8. Site 1124: Rekohu Drift--from the K/T Boundary to the Deep Western Boundary Current1

Shipboard Scientific Party2

BACKGROUND AND OBJECTIVES

Site 1124 is located ~600 km east of Gisborne, North Island, New Zealand (Fig. F1), on the 250-km-long, north-south-trending ridge of Rekohu Drift, at a water depth of 3978 m. Seismic line NZ 8802 through the site (Fig. F2) shows that the main drift is onlapped from the west, with angular unconformity, by a sequence of turbidites that have overspilled from the right bank of the Hikurangi Channel. These turbidites form part of the Hikurangi Fan Drift of Carter and McCave (1994), and are inferred to be of Pleistocene and perhaps late Pliocene age (cf. Lewis, 1994; Lewis et al., 1998). The Rekohu Drift ridge has clearly acted as a recent barrier to the eastward dispersal of terrigenous sediment from the Hikurangi Channel, which turns abruptly to the north against the drift. Until about the late Pliocene, the channel is thought to have flowed northeast directly along the axis of the Hikurangi Trough toward Kermadec Trench and to have become diverted eastward when a major slide blocked the trough-axis off Hawkes Bay (Lewis et al., 1998).

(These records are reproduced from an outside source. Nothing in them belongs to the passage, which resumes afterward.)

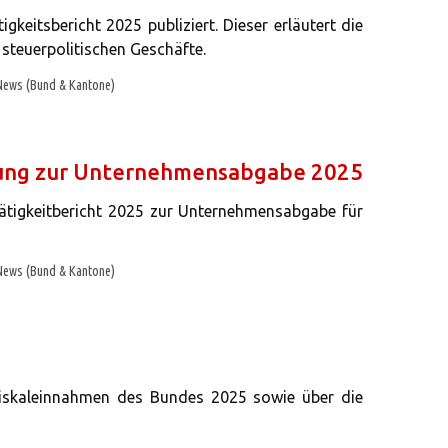
keitsbericht 2025 publiziert. Dieser erläutert die
steuerpolitischen Geschäfte.
News (Bund & Kantone)
hnung zur Unternehmensabgabe 2025
ätigkeitbericht 2025 zur Unternehmensabgabe für
News (Bund & Kantone)
ie Fiskaleinnahmen des Bundes 2025 sowie über die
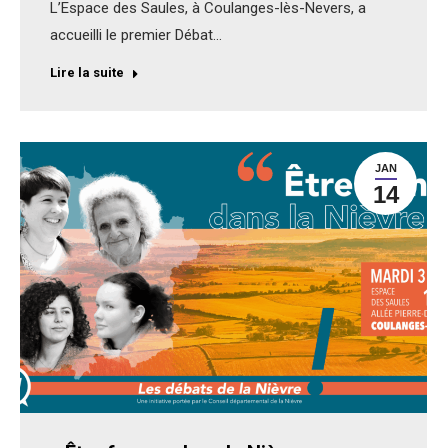
L’Espace des Saules, à Coulanges-lès-Nevers, a
accueilli le premier Débat…
Lire la suite
JAN
14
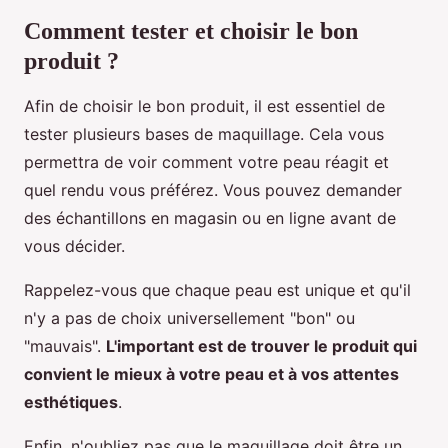
Comment tester et choisir le bon
produit ?
Afin de choisir le bon produit, il est essentiel de
tester plusieurs bases de maquillage. Cela vous
permettra de voir comment votre peau réagit et
quel rendu vous préférez. Vous pouvez demander
des échantillons en magasin ou en ligne avant de
vous décider.
Rappelez-vous que chaque peau est unique et qu'il
n'y a pas de choix universellement "bon" ou
"mauvais".
L'important est de trouver le produit qui
convient le mieux à votre peau et à vos attentes
esthétiques
.
Enfin, n'oubliez pas que le maquillage doit être un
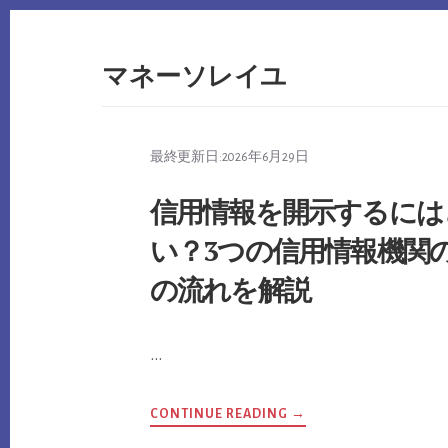
Skip
to
content
マネーソレイユ
最終更新日:
2026年6月29日
信用情報を開示するには
い？3つの信用情報機関
の流れを解説
…
ABOUT
CONTINUE READING
→
信
用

The Rekohu Drift sequence occurs above a regional reflector (R4), which before drilling was correlated with reflector X of presumed Oligocene age (Davey, 1977). Sediments of seismic Unit C, between R4 and the basement, are locally up to 200 ms thick, and overlie the basement (including fault-angle depression infills) as a simple drape. The upper part of Unit C is characterized by heavy, subparallel reflectors, indicating the probable presence of sands, cherts, or carbonates. As summarized in Table T1, the main Rekohu Drift comprises seismic Units A (65 m thick), B1 (78 m thick), B2 (150 m thick), and B3 (129 m thick). Unit B3 is characterized by the presence of "blotchy" reflecting zones within an otherwise almost transparent acoustic background. The seismic Unit A/B1 boundary may lie near the level of regional unconformity Y (Davey, 1977). A high-resolution 3.5-kHz profile (Fig. F3) indicates that the shallow stratigraphy comprises cyclic pelagic sediments, subparallel to the seafloor, with a particularly prominent reflector at a depth of 12 m (reflector of Carter and McCave, 1994; McCave and Carter, 1997).

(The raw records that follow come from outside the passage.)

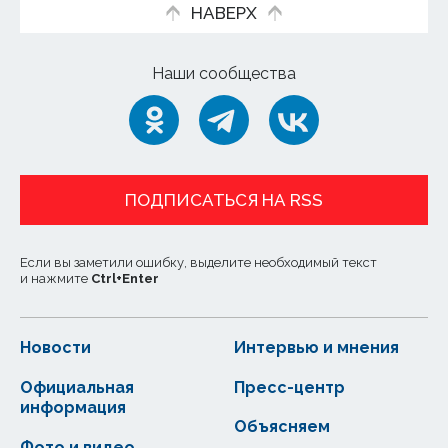
НАВЕРХ
Наши сообщества
ПОДПИСАТЬСЯ НА RSS
Если вы заметили ошибку, выделите необходимый текст
и нажмите
Ctrl
+
Enter
Новости
Интервью и мнения
Официальная
Пресс-центр
информация
Объясняем
Фото и видео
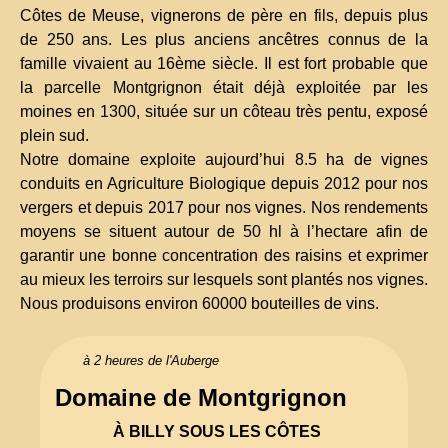
Côtes de Meuse, vignerons de père en fils, depuis plus
de 250 ans. Les plus anciens ancêtres connus de la
famille vivaient au 16ème siècle. Il est fort probable que
la parcelle Montgrignon était déjà exploitée par les
moines en 1300, située sur un côteau très pentu, exposé
plein sud.
Notre domaine exploite aujourd’hui 8.5 ha de vignes
conduits en Agriculture Biologique depuis 2012 pour nos
vergers et depuis 2017 pour nos vignes. Nos rendements
moyens se situent autour de 50 hl à l’hectare afin de
garantir une bonne concentration des raisins et exprimer
au mieux les terroirs sur lesquels sont plantés nos vignes.
Nous produisons environ 60000 bouteilles de vins.
à 2 heures de l'Auberge
Domaine de Montgrignon
À BILLY SOUS LES CÔTES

Before drilling, it was hoped that Site 1124 would yield a mainly biopelagic carbonate record of the Miocene paleohydrography of the Deep Western Boundary Current (DWBC). It was anticipated that in the upper part of the hole tephra would provide important information about the Neogene volcanic history of the active arc system in nearby North Island (e.g., Alloway et al., 1993; Shane et al., 1996). Finally, and if drilling penetrated reflector R4, the initiation of the DWBC and related current systems might be dated within the context of the regional stratigraphy.